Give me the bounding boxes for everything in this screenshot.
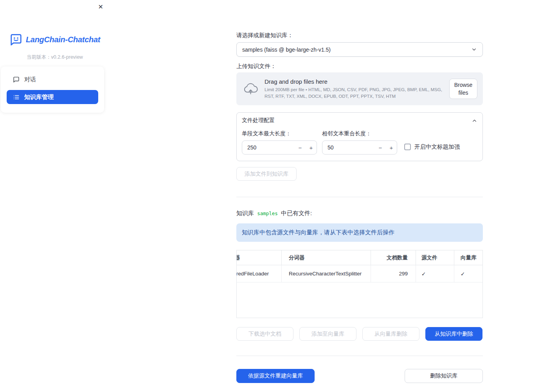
sidebar-item-dialogue[interactable]: 对话 <box>7 72 98 87</box>
sidebar-item-label: 知识库管理 <box>24 94 54 101</box>
max-length-input[interactable]: 250 − + <box>242 140 317 155</box>
add-files-button[interactable]: 添加文件到知识库 <box>236 167 297 181</box>
overlap-length-label: 相邻文本重合长度： <box>322 130 397 137</box>
col-header-splitter[interactable]: 分词器 <box>282 250 371 265</box>
zh-title-checkbox[interactable]: 开启中文标题加强 <box>404 143 460 151</box>
browse-files-button[interactable]: Browse files <box>449 79 477 99</box>
main-area: 请选择或新建知识库： samples (faiss @ bge-large-zh… <box>110 0 540 392</box>
chevron-down-icon <box>471 47 477 52</box>
files-table[interactable]: 文档加载器 分词器 文档数量 源文件 向量库 UnstructuredFileL… <box>236 250 483 318</box>
cell-vector-store-check: ✓ <box>454 265 483 282</box>
chevron-up-icon <box>472 118 477 124</box>
kb-select-label: 请选择或新建知识库： <box>236 31 483 39</box>
info-banner: 知识库中包含源文件与向量库，请从下表中选择文件后操作 <box>236 223 483 242</box>
sidebar-item-label: 对话 <box>24 76 36 83</box>
delete-kb-button[interactable]: 删除知识库 <box>405 369 483 383</box>
existing-files-line: 知识库 samples 中已有文件: <box>236 209 483 218</box>
col-header-loader[interactable]: 文档加载器 <box>236 250 282 265</box>
logo-chat-icon <box>9 34 23 45</box>
cell-splitter: RecursiveCharacterTextSplitter <box>282 265 371 282</box>
existing-prefix: 知识库 <box>236 210 254 216</box>
table-header-row: 文档加载器 分词器 文档数量 源文件 向量库 <box>236 250 483 265</box>
existing-suffix: 中已有文件: <box>281 210 312 216</box>
expander-title: 文件处理配置 <box>242 117 275 124</box>
overlap-length-value[interactable]: 50 <box>322 141 375 154</box>
file-config-expander: 文件处理配置 单段文本最大长度： 250 − + 相邻文 <box>236 112 483 161</box>
decrement-button[interactable]: − <box>295 141 306 154</box>
rebuild-vector-store-button[interactable]: 依据源文件重建向量库 <box>236 369 315 383</box>
row-actions: 下载选中文档 添加至向量库 从向量库删除 从知识库中删除 <box>236 327 483 341</box>
cell-doc-count: 299 <box>371 265 416 282</box>
checkbox-label: 开启中文标题加强 <box>414 143 460 151</box>
decrement-button[interactable]: − <box>375 141 386 154</box>
kb-actions: 依据源文件重建向量库 删除知识库 <box>236 369 483 383</box>
close-icon[interactable]: ✕ <box>97 3 104 11</box>
kb-name-code: samples <box>257 210 278 216</box>
expander-header[interactable]: 文件处理配置 <box>237 113 482 128</box>
kb-select[interactable]: samples (faiss @ bge-large-zh-v1.5) <box>236 42 483 57</box>
dropzone-title: Drag and drop files here <box>265 78 443 85</box>
divider <box>236 356 483 356</box>
info-text: 知识库中包含源文件与向量库，请从下表中选择文件后操作 <box>242 229 394 236</box>
app-title: LangChain-Chatchat <box>26 35 100 44</box>
upload-label: 上传知识文件： <box>236 62 483 70</box>
sidebar: ✕ LangChain-Chatchat 当前版本：v0.2.6-preview… <box>0 0 110 392</box>
add-to-vector-store-button[interactable]: 添加至向量库 <box>299 327 356 341</box>
checkbox-box[interactable] <box>404 144 411 150</box>
chat-bubble-icon <box>13 76 20 83</box>
increment-button[interactable]: + <box>386 141 397 154</box>
sidebar-nav: 对话 知识库管理 <box>1 67 104 113</box>
col-header-vector-store[interactable]: 向量库 <box>454 250 483 265</box>
download-selected-button[interactable]: 下载选中文档 <box>236 327 293 341</box>
version-label: 当前版本：v0.2.6-preview <box>0 54 110 61</box>
table-row[interactable]: UnstructuredFileLoader RecursiveCharacte… <box>236 265 483 282</box>
cell-loader: UnstructuredFileLoader <box>236 265 282 282</box>
dropzone-limit-text: Limit 200MB per file • HTML, MD, JSON, C… <box>265 86 443 99</box>
file-dropzone[interactable]: Drag and drop files here Limit 200MB per… <box>236 72 483 105</box>
list-icon <box>13 94 20 101</box>
increment-button[interactable]: + <box>306 141 317 154</box>
sidebar-item-kb-management[interactable]: 知识库管理 <box>7 90 98 104</box>
cell-source-file-check: ✓ <box>416 265 454 282</box>
kb-select-value: samples (faiss @ bge-large-zh-v1.5) <box>242 47 331 53</box>
max-length-value[interactable]: 250 <box>242 141 295 154</box>
upload-cloud-icon <box>243 83 258 95</box>
delete-from-kb-button[interactable]: 从知识库中删除 <box>425 327 482 341</box>
app-logo: LangChain-Chatchat <box>0 34 110 45</box>
max-length-label: 单段文本最大长度： <box>242 130 317 137</box>
delete-from-vector-store-button[interactable]: 从向量库删除 <box>362 327 419 341</box>
col-header-source-file[interactable]: 源文件 <box>416 250 454 265</box>
col-header-doc-count[interactable]: 文档数量 <box>371 250 416 265</box>
overlap-length-input[interactable]: 50 − + <box>322 140 397 155</box>
divider <box>236 197 483 197</box>
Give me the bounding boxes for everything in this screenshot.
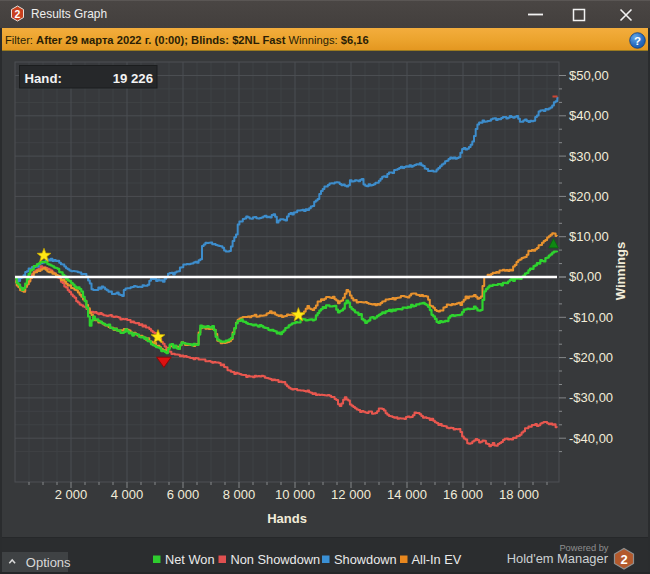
svg-text:Hand:: Hand: [25,71,62,86]
svg-text:Options: Options [26,555,71,570]
svg-text:$40,00: $40,00 [569,108,609,123]
svg-text:$30,00: $30,00 [569,149,609,164]
svg-text:Hands: Hands [267,511,307,526]
svg-text:$20,00: $20,00 [569,189,609,204]
svg-text:10 000: 10 000 [275,487,315,502]
svg-text:2: 2 [620,552,627,567]
svg-text:16 000: 16 000 [443,487,483,502]
svg-text:8 000: 8 000 [223,487,256,502]
svg-text:Net Won: Net Won [165,552,215,567]
svg-text:19 226: 19 226 [113,71,153,86]
svg-text:2: 2 [15,8,21,20]
svg-text:Winnings: Winnings [613,242,628,300]
svg-text:2 000: 2 000 [55,487,88,502]
svg-text:-$40,00: -$40,00 [569,431,613,446]
svg-text:$50,00: $50,00 [569,68,609,83]
svg-text:All-In EV: All-In EV [412,552,462,567]
svg-text:-$30,00: -$30,00 [569,390,613,405]
svg-text:?: ? [634,35,641,47]
svg-text:4 000: 4 000 [111,487,144,502]
svg-text:$0,00: $0,00 [569,269,602,284]
svg-text:Results Graph: Results Graph [31,7,107,21]
svg-text:-$10,00: -$10,00 [569,310,613,325]
svg-text:Hold'em Manager: Hold'em Manager [507,551,609,566]
svg-text:-$20,00: -$20,00 [569,350,613,365]
svg-text:Showdown: Showdown [334,552,397,567]
svg-text:14 000: 14 000 [387,487,427,502]
svg-text:12 000: 12 000 [331,487,371,502]
svg-text:6 000: 6 000 [167,487,200,502]
svg-text:Filter: After 29 марта 2022 г.: Filter: After 29 марта 2022 г. (0:00); B… [5,34,369,46]
svg-text:Non Showdown: Non Showdown [231,552,321,567]
svg-text:$10,00: $10,00 [569,229,609,244]
svg-text:18 000: 18 000 [499,487,539,502]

> [Work request]: Search the entries for the word "开启中文标题加强". Copy every line where it occurs.

> [Exercise output]:
zh-title-checkbox[interactable]: 开启中文标题加强 <box>404 143 460 151</box>
checkbox-label: 开启中文标题加强 <box>414 143 460 151</box>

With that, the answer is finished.